Go ahead, it's easy, and you can skip a starter.
 
My 1st brew was a pale ale at 1.053. The next one though will be about 1.100. The yeast we're talking about is White Labs California Ale Yeast.

Sounds like can just wash it and immediatly dump it into the next brew (same day) without making a starter.
 
The only issue you would have is over pitching.If you wash it the same day you don't need a starter and you would have plenty left over for future brews.

Isn't overpitching really only an issue when we're looking at beer styles that get a lot of their flavor from the yeast growth stage, like Belgians?
 
I've done this once, and the beer ended up having autolysis issues, I brewed a 12 gallon batch and split the batch, one getting a different yeast strain (WL001) and the other was pitched directly on top of the yeast cake (WL575) of the batch I just racked.
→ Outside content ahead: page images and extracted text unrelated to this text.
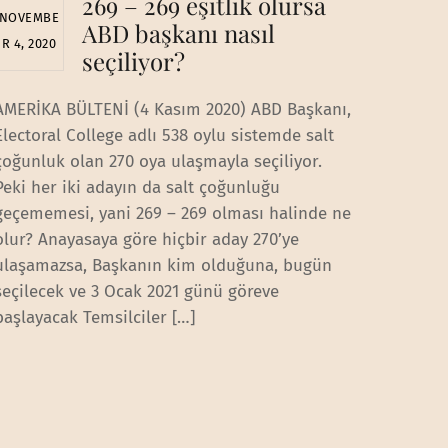
269 – 269 eşitlik olursa
NOVEMBE
ABD başkanı nasıl
R 4, 2020
seçiliyor?
AMERİKA BÜLTENİ (4 Kasım 2020) ABD Başkanı,
Electoral College adlı 538 oylu sistemde salt
çoğunluk olan 270 oya ulaşmayla seçiliyor.
Peki her iki adayın da salt çoğunluğu
geçememesi, yani 269 – 269 olması halinde ne
olur? Anayasaya göre hiçbir aday 270’ye
ulaşamazsa, Başkanın kim olduğuna, bugün
seçilecek ve 3 Ocak 2021 günü göreve
başlayacak Temsilciler […]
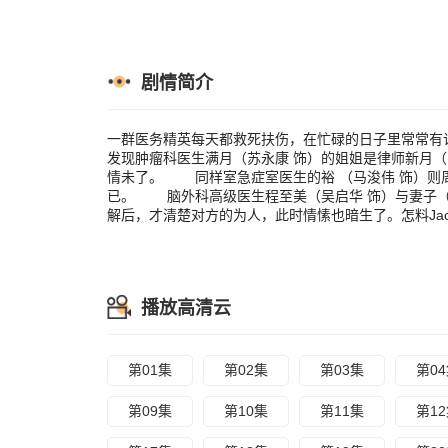
生冬（曹众 
妻子（梁婉静 
后，才清楚对
剧情简介
一群医务精英每天都救死扶伤，在忙碌的日子里常常有
发现肿瘤科医生满月（苏永康 饰）的姐姐是律师新月
情未了。 同样室急症室医生的裕 （马浚伟 饰）则周
已。 脑外科高级医生程至美（吴启华 饰）与妻子（梁婉
解后，才清楚对方的为人，此时情愫也暗生了。怎料Jac
播放高清云
第01集
第02集
第03集
第0
第09集
第10集
第11集
第1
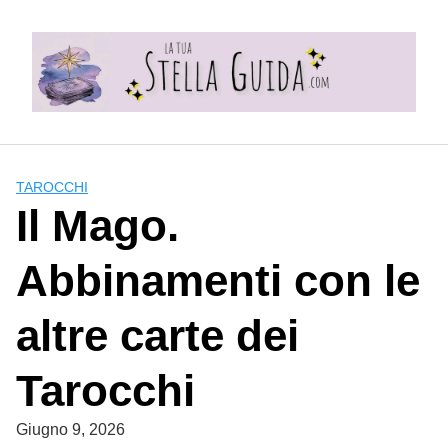
Skip
to
content
TAROCCHI
Il Mago.
Abbinamenti con le
altre carte dei
Tarocchi
Giugno 9, 2026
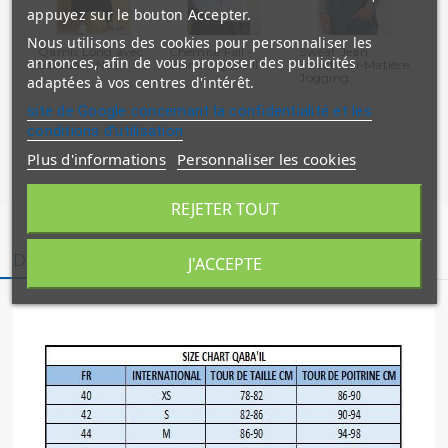
appuyez sur le bouton Accepter.
Nous utilisons des cookies pour personnaliser les
Qamis Long avec
Chemise Fall -
Sweat Jean
En
annonces, afin de vous proposer des publicités
Saroual - Noir -...
Blanc - Qaba'il :...
Strecht Bi-Matière
et 
Jogging...
adaptées à vos centres d'intérêt.
site de Google concernant la confidentialité et les
conditions d'utilisation
Plus d'informations
Personnaliser les cookies
REJETER TOUT
Description
Détails du produit
Avis clients
J'ACCEPTE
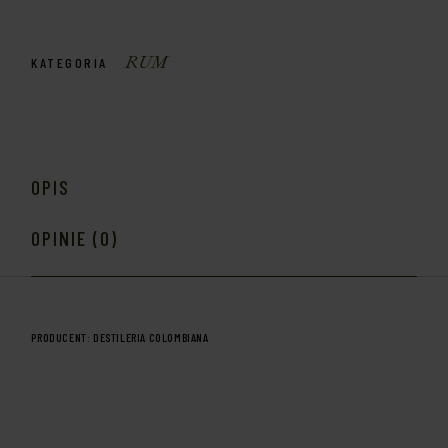
RUM
KATEGORIA
OPIS
OPINIE (0)
PRODUCENT:
DESTILERIA COLOMBIANA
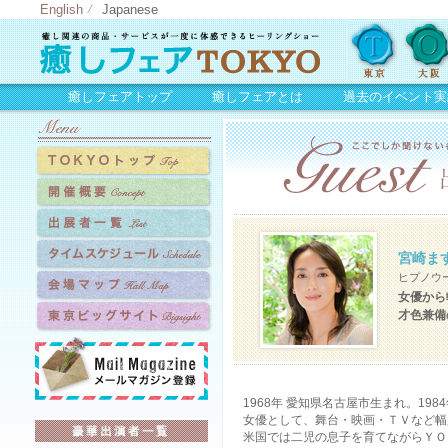
English
Japanese
癒しフェアトップ
癒しフェアとは
過去のイベント実
宮崎ま
ヒプノウ
女優から
才色兼備
1968年 愛知県名古屋市生まれ。19
女優として、舞台・映画・ＴＶなど幅
米国では二児の息子を育てながらＹＯ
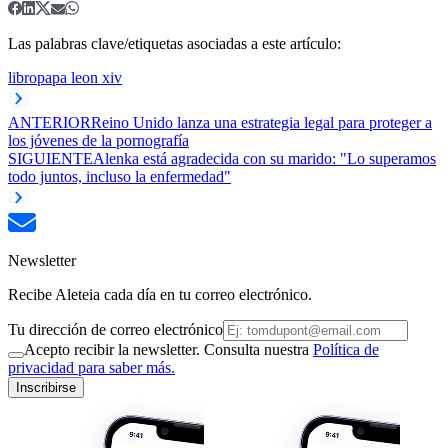
Las palabras clave/etiquetas asociadas a este artículo:
libro
papa leon xiv
ANTERIOR
Reino Unido lanza una estrategia legal para proteger a
los jóvenes de la pornografía
SIGUIENTE
Alenka está agradecida con su marido: "Lo superamos
todo juntos, incluso la enfermedad"
Newsletter
Recibe Aleteia cada día en tu correo electrónico.
Tu dirección de correo electrónico
Acepto recibir la newsletter. Consulta nuestra
Política de
privacidad para saber más.
Inscribirse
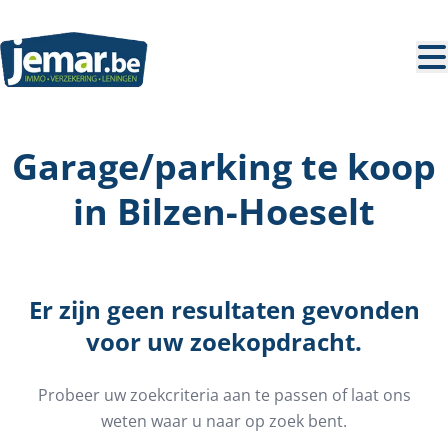
Ga naar hoofdinhoud
Garage/parking te koop
in Bilzen-Hoeselt
Er zijn geen resultaten gevonden
voor uw zoekopdracht.
Probeer uw zoekcriteria aan te passen of laat ons
weten waar u naar op zoek bent.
I could be it was a Belgian yeast, but the beer was slick on my tongue, and a bit funky, while the 001 fermented beer was quite clean and had no slick feel, as well the beer from where the yeast cake came from also had no such taste or feel.
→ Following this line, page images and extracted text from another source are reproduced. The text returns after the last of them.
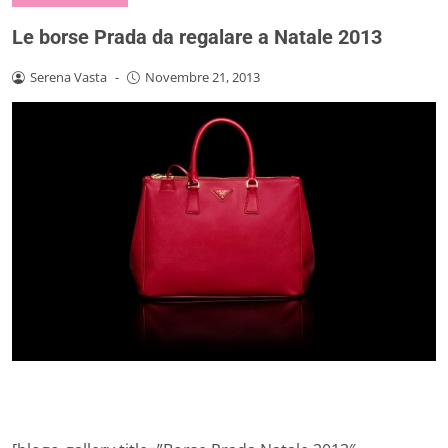
Le borse Prada da regalare a Natale 2013
Serena Vasta
-
Novembre 21, 2013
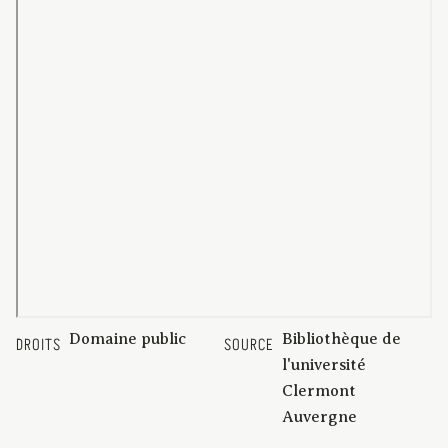
Domaine public
Bibliothèque de
DROITS
SOURCE
l'université
Clermont
Auvergne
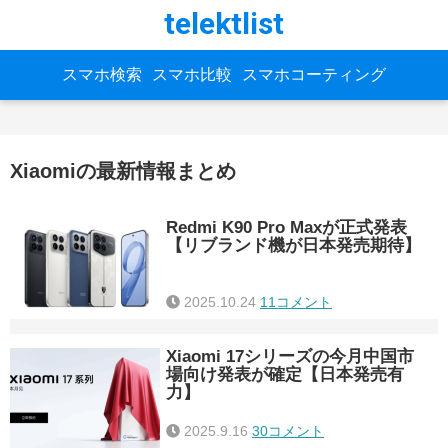
telektlist
スマホ検索
スマホ比較
スマホコーティング
Xiaomiの最新情報まとめ
Redmi K90 Pro Maxが正式発表
【リブランド機が日本発売期待】
2025.10.24
11コメント
Xiaomi 17シリーズの今月中国市
場向け発表が確定【日本発売有
力】
2025.9.16
30コメント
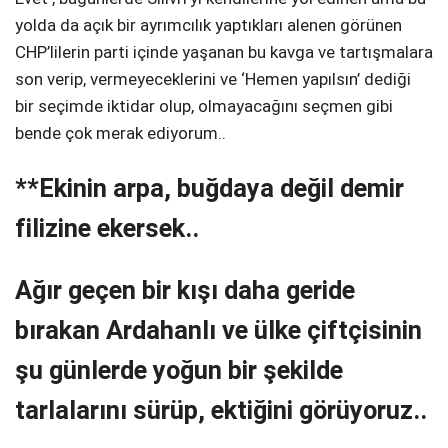
yolda da açık bir ayrımcılık yaptıkları alenen görünen
CHP’lilerin parti içinde yaşanan bu kavga ve tartışmalara
son verip, vermeyeceklerini ve ‘Hemen yapılsın’ dediği
bir seçimde iktidar olup, olmayacağını seçmen gibi
bende çok merak ediyorum..
**Ekinin arpa, buğdaya değil demir
filizine ekersek..
Ağır geçen bir kışı daha geride
bırakan Ardahanlı ve ülke çiftçisinin
şu günlerde yoğun bir şekilde
tarlalarını sürüp, ektiğini görüyoruz..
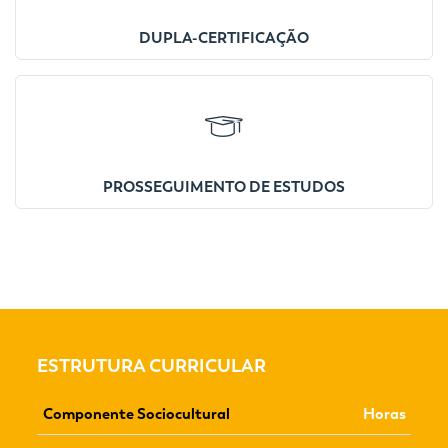
DUPLA-CERTIFICAÇÃO
PROSSEGUIMENTO DE ESTUDOS
ESTRUTURA CURRICULAR
Componente Sociocultural
Horas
From then on I always rinse my yeast before re-pitching.

just my 2¢
 
Technically, it's better to wash the yeast and pitch the appropriate amount of slurry. That's what I would do if I were you. Plenty of people pitch on their old cakes with success, though.
 
I've been washing the yeast cakes, and splitting the washed yeast into four or five canning jars, half pint size. It provides half pints of saved yeast for future batches, and I dump a couple of half pints of fresh, washed yeast right back into the clean carboy for the next batch usually that same day.
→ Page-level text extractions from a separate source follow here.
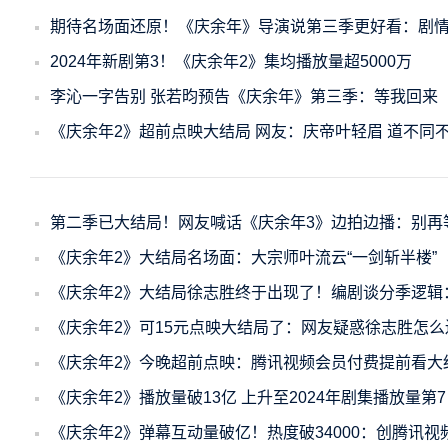
期待名场面还原！《庆余年》导演说第三季更好看：剧
2024年新剧第3！《庆余年2》集均播放量超5000万
李沁一字告别 张若昀预告《庆余年》第三季：等我回来
《庆余年2》超前点映大结局 网友：庆帝叶轻眉 道不同
第二季已大结局！网友喊话《庆余年3》边拍边播：别再
《庆余年2》大结局名场面：大宗师叶流云“一剑斩半楼”
《庆余年2》大结局徐志胜终于出现了！编剧谈分季逻辑
《庆余年2》可15元点映大结局了：网友疑惑徐志胜怎么
《庆余年2》今晚超前点映：腾讯视频会员付费提前看大
《庆余年2》播放量破13亿 上升至2024年剧集播放量第7
《庆余年2》弹幕互动量破亿！热度破34000：创腾讯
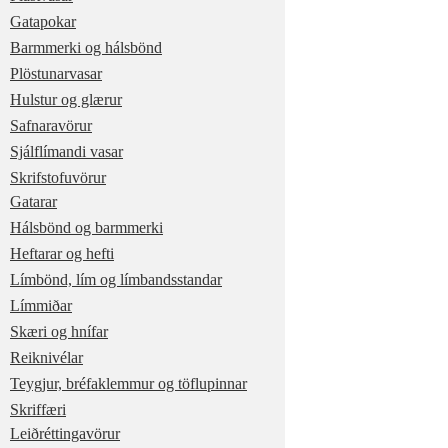
Gatapokar
Barmmerki og hálsbönd
Plöstunarvasar
Hulstur og glærur
Safnaravörur
Sjálflímandi vasar
Skrifstofuvörur
Gatarar
Hálsbönd og barmmerki
Heftarar og hefti
Límbönd, lím og límbandsstandar
Límmiðar
Skæri og hnífar
Reiknivélar
Teygjur, bréfaklemmur og töflupinnar
Skriffæri
Leiðréttingavörur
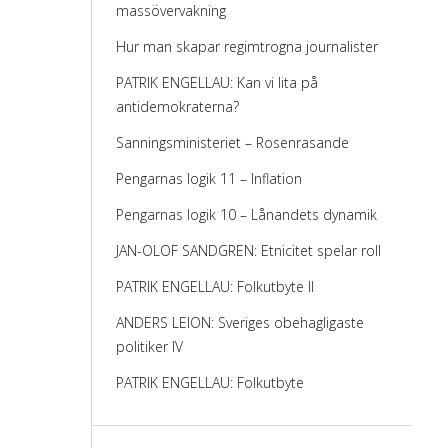
massövervakning
Hur man skapar regimtrogna journalister
PATRIK ENGELLAU: Kan vi lita på
antidemokraterna?
Sanningsministeriet – Rosenrasande
Pengarnas logik 11 – Inflation
Pengarnas logik 10 – Lånandets dynamik
JAN-OLOF SANDGREN: Etnicitet spelar roll
PATRIK ENGELLAU: Folkutbyte II
ANDERS LEION: Sveriges obehagligaste
politiker IV
PATRIK ENGELLAU: Folkutbyte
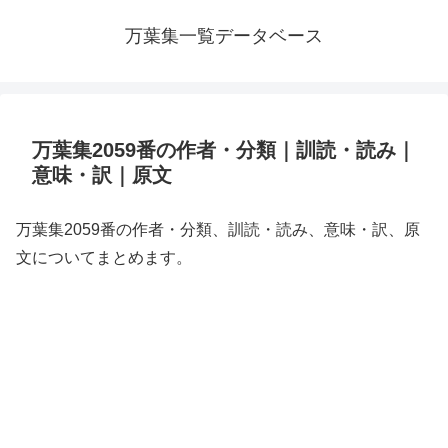
万葉集一覧データベース
万葉集2059番の作者・分類｜訓読・読み｜
意味・訳｜原文
万葉集2059番の作者・分類、訓読・読み、意味・訳、原
文についてまとめます。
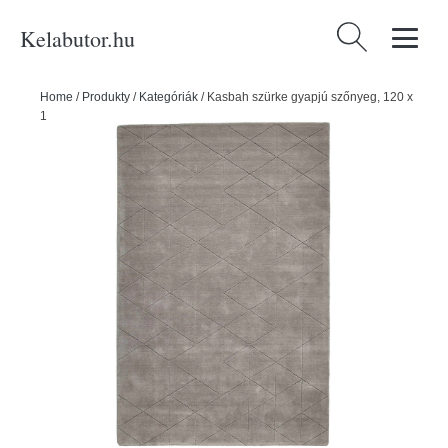
Kelabutor.hu
Keresés:
Home
/
Produkty
/
Kategóriák
/
Kasbah szürke gyapjú szőnyeg, 120 x
170 cm - Think Rugs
The advantages are fresh washed yeast, clean carboy, and extra yeast starters for future batches.

Good Luck.
 
i washed some wlp001 i used in a blonde ale on sunday. later that day i pitched one of the containers straight into a batch of Am. Brown wort. i must say that i was surprised at how rapid fermentation onset was (less than 12 hrs). i guess because the yeast was relatively fresh and didnt have a chance to lie dormant, the sample must've been very viable.

this was my first time reusing "harvested" yeast from a previous batch onto a later batch, and i must say that i am very impressed so far.

SO, i say wash yeast instead of pitching on the cake. You get cleaner yeast and you get multiple samples of it. Its a beautiful thing!

just my $.02
 
I usually dump part of the trub into a sanitized jar and refrigerate until my new wort is ready to go into a clean and sanitized fermenter. Then I pitch some of the refrigerated slurry.